**TASK PROMPT**
After repeating the line containing "Zamawiający zastrzega, iż wszelkie", stop; until then, repeat each line of the listing below exactly, starting with the first.

**SOURCE DATA**
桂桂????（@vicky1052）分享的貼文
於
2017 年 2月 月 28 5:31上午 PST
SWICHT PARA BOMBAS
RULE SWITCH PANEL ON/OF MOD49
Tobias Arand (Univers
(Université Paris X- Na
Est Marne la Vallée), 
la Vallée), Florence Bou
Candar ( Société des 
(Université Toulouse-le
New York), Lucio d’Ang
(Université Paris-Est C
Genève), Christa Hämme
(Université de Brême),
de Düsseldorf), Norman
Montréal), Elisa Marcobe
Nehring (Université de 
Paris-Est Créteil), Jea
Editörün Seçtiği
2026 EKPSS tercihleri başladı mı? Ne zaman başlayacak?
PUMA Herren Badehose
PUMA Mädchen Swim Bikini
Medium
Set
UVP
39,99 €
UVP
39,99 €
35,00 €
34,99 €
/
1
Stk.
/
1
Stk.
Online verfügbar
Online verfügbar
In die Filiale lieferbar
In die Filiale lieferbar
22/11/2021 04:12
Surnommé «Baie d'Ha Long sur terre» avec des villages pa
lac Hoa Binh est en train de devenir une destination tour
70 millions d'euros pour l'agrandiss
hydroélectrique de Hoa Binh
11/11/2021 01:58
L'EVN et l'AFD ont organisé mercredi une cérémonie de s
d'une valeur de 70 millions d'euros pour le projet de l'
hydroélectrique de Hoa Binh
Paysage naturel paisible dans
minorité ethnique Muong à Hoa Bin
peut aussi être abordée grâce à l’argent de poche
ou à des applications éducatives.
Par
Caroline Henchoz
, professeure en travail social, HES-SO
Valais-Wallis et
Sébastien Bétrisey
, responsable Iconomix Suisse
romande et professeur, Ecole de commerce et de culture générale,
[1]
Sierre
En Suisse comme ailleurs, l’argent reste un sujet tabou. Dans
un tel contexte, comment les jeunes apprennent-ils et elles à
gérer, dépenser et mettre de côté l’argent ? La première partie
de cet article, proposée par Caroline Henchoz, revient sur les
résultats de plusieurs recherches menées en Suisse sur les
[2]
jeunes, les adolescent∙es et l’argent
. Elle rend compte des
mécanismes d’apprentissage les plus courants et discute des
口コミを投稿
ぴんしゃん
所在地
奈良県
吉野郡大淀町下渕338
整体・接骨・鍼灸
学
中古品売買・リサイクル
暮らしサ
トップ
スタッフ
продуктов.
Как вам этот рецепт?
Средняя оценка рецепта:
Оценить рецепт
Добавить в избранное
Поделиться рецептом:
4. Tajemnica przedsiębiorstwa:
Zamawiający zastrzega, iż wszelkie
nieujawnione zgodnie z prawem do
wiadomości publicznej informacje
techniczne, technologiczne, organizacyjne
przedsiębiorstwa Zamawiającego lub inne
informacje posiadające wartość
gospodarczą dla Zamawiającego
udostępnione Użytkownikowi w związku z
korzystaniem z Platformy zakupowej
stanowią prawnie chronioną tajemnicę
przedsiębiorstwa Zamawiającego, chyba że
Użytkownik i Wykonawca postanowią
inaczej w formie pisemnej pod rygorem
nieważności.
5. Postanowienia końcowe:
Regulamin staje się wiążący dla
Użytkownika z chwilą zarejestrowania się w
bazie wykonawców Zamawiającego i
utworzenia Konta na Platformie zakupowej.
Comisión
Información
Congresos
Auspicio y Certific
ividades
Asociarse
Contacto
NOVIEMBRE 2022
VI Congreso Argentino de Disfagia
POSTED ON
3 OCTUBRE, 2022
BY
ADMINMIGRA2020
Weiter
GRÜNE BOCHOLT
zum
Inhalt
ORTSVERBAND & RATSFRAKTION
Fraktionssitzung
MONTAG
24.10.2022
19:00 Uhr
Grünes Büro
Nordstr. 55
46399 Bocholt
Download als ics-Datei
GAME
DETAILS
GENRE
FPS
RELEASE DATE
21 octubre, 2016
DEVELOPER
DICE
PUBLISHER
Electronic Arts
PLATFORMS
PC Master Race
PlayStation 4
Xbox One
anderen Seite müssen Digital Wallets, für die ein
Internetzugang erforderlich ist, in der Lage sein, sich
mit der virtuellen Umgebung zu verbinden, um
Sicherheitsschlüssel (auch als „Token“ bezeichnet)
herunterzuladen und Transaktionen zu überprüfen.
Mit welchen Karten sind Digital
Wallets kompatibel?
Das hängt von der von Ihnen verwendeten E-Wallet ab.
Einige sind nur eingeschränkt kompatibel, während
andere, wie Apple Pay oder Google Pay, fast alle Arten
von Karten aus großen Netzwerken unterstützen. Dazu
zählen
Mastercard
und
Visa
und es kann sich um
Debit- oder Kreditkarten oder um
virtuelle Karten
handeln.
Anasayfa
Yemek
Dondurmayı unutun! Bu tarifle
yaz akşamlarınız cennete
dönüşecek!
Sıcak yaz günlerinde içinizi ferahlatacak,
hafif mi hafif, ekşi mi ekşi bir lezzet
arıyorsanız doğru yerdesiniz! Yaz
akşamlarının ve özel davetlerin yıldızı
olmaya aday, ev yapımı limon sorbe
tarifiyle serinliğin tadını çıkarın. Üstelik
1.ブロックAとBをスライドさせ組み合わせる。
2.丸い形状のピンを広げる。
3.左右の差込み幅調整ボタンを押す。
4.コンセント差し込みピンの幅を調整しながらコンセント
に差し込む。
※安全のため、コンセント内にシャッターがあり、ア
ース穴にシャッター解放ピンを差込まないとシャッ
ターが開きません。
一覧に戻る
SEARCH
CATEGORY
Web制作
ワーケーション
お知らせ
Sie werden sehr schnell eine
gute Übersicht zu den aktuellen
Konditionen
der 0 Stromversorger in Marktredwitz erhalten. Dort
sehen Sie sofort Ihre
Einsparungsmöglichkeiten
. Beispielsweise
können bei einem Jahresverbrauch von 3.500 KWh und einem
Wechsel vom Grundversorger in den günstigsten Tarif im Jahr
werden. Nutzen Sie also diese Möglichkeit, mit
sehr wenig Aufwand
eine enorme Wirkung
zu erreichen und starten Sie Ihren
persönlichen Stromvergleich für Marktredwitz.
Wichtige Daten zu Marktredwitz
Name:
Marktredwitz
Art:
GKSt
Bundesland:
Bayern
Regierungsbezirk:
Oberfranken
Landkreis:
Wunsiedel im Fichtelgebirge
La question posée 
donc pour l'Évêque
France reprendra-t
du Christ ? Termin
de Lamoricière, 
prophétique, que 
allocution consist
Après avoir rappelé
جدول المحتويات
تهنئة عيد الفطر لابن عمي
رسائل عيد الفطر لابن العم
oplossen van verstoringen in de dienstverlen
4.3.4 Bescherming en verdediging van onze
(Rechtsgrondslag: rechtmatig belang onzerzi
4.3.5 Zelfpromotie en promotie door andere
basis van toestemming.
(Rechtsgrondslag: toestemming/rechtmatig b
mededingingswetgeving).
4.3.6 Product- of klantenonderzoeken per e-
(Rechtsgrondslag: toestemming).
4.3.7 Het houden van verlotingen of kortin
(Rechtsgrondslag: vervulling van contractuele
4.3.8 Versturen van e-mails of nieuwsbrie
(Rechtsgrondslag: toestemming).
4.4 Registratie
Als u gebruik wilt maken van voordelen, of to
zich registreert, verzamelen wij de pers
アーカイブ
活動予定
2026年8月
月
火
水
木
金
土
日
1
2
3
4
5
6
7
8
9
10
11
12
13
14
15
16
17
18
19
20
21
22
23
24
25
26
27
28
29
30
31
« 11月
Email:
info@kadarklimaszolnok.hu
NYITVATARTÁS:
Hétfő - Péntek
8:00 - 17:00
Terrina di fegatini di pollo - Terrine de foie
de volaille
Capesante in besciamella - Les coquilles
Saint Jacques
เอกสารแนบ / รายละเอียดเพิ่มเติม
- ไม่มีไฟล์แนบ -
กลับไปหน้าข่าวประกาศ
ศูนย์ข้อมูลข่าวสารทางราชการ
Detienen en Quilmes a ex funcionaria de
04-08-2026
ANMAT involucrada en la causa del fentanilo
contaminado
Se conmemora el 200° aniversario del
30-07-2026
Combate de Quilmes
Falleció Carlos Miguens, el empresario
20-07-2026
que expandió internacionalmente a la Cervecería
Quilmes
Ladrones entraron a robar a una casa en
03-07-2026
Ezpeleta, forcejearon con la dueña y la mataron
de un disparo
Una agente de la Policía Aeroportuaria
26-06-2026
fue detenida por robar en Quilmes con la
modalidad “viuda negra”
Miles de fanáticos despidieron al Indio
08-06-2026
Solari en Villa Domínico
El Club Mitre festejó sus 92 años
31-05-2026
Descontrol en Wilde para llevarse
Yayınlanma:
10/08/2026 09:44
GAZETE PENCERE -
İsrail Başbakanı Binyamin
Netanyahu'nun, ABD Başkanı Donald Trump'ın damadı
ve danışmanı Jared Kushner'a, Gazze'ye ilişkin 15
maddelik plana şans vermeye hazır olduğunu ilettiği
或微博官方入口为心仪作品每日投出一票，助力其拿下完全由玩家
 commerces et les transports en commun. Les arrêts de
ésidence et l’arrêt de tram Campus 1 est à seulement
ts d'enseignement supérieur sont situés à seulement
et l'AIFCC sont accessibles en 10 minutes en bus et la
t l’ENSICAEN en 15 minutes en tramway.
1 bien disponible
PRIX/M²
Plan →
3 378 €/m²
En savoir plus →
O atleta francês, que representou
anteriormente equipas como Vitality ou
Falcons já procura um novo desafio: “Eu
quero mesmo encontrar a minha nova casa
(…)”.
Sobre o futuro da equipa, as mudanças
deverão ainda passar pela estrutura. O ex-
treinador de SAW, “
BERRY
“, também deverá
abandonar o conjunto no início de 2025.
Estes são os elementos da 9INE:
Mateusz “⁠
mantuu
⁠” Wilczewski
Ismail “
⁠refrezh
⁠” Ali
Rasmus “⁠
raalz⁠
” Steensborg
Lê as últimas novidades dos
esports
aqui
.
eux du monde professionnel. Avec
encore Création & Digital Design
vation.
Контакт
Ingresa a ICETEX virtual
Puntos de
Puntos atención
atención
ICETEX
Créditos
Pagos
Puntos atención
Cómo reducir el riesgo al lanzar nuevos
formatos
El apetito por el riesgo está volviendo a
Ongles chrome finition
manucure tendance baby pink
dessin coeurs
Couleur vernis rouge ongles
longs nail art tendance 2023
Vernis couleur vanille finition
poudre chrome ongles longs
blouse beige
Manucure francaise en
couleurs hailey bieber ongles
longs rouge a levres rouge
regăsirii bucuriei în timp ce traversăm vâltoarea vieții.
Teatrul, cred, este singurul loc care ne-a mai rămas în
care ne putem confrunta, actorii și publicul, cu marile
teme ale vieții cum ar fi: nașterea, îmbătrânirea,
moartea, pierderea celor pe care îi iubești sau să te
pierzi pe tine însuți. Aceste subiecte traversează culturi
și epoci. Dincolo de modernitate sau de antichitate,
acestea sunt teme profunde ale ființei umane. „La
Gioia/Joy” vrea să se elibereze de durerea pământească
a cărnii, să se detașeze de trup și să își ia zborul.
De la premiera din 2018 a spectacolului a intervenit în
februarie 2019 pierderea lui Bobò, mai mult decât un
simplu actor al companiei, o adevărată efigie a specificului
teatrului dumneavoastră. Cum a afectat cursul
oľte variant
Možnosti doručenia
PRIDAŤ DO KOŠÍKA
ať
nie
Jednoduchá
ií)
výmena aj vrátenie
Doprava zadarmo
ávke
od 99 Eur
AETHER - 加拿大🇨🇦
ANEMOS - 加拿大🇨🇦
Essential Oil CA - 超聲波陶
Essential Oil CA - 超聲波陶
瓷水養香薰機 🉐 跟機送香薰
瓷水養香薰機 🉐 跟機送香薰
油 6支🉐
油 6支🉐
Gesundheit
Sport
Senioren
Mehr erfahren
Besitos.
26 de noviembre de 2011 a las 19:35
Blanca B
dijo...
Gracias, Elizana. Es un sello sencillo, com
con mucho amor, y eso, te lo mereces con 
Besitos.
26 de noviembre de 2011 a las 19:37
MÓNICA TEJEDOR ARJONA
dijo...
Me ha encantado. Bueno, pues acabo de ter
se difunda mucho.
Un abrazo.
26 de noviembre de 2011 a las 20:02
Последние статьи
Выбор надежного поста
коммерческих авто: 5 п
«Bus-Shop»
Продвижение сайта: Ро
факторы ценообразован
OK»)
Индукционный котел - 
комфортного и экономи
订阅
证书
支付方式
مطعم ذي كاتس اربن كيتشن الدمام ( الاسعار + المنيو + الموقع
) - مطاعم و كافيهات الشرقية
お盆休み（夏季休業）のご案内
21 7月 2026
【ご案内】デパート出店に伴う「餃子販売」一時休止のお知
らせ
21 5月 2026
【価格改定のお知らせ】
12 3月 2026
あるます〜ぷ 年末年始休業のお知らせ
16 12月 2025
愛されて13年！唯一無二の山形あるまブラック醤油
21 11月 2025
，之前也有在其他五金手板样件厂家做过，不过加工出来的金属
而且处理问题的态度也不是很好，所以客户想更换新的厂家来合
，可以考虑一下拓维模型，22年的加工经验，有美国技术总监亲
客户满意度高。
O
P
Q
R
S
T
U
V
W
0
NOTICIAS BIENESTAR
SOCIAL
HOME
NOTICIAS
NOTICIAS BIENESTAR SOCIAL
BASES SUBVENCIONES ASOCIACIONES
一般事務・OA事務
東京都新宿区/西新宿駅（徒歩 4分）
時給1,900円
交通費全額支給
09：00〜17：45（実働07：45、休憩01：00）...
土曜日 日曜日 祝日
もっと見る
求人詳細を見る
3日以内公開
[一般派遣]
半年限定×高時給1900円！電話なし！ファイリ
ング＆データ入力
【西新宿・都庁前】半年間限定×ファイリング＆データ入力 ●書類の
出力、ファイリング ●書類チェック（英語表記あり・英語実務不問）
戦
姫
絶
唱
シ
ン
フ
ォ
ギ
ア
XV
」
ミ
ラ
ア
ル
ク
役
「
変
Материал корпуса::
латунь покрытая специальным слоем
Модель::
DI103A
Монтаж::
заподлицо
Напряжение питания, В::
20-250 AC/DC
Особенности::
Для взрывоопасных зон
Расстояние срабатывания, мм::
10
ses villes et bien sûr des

**SOLUTION TO THIS TASK**
桂桂????（@vicky1052）分享的貼文
於
2017 年 2月 月 28 5:31上午 PST
SWICHT PARA BOMBAS
RULE SWITCH PANEL ON/OF MOD49
Tobias Arand (Univers
(Université Paris X- Na
Est Marne la Vallée), 
la Vallée), Florence Bou
Candar ( Société des 
(Université Toulouse-le
New York), Lucio d’Ang
(Université Paris-Est C
Genève), Christa Hämme
(Université de Brême),
de Düsseldorf), Norman
Montréal), Elisa Marcobe
Nehring (Université de 
Paris-Est Créteil), Jea
Editörün Seçtiği
2026 EKPSS tercihleri başladı mı? Ne zaman başlayacak?
PUMA Herren Badehose
PUMA Mädchen Swim Bikini
Medium
Set
UVP
39,99 €
UVP
39,99 €
35,00 €
34,99 €
/
1
Stk.
/
1
Stk.
Online verfügbar
Online verfügbar
In die Filiale lieferbar
In die Filiale lieferbar
22/11/2021 04:12
Surnommé «Baie d'Ha Long sur terre» avec des villages pa
lac Hoa Binh est en train de devenir une destination tour
70 millions d'euros pour l'agrandiss
hydroélectrique de Hoa Binh
11/11/2021 01:58
L'EVN et l'AFD ont organisé mercredi une cérémonie de s
d'une valeur de 70 millions d'euros pour le projet de l'
hydroélectrique de Hoa Binh
Paysage naturel paisible dans
minorité ethnique Muong à Hoa Bin
peut aussi être abordée grâce à l’argent de poche
ou à des applications éducatives.
Par
Caroline Henchoz
, professeure en travail social, HES-SO
Valais-Wallis et
Sébastien Bétrisey
, responsable Iconomix Suisse
romande et professeur, Ecole de commerce et de culture générale,
[1]
Sierre
En Suisse comme ailleurs, l’argent reste un sujet tabou. Dans
un tel contexte, comment les jeunes apprennent-ils et elles à
gérer, dépenser et mettre de côté l’argent ? La première partie
de cet article, proposée par Caroline Henchoz, revient sur les
résultats de plusieurs recherches menées en Suisse sur les
[2]
jeunes, les adolescent∙es et l’argent
. Elle rend compte des
mécanismes d’apprentissage les plus courants et discute des
口コミを投稿
ぴんしゃん
所在地
奈良県
吉野郡大淀町下渕338
整体・接骨・鍼灸
学
中古品売買・リサイクル
暮らしサ
トップ
スタッフ
продуктов.
Как вам этот рецепт?
Средняя оценка рецепта:
Оценить рецепт
Добавить в избранное
Поделиться рецептом:
4. Tajemnica przedsiębiorstwa:
Zamawiający zastrzega, iż wszelkie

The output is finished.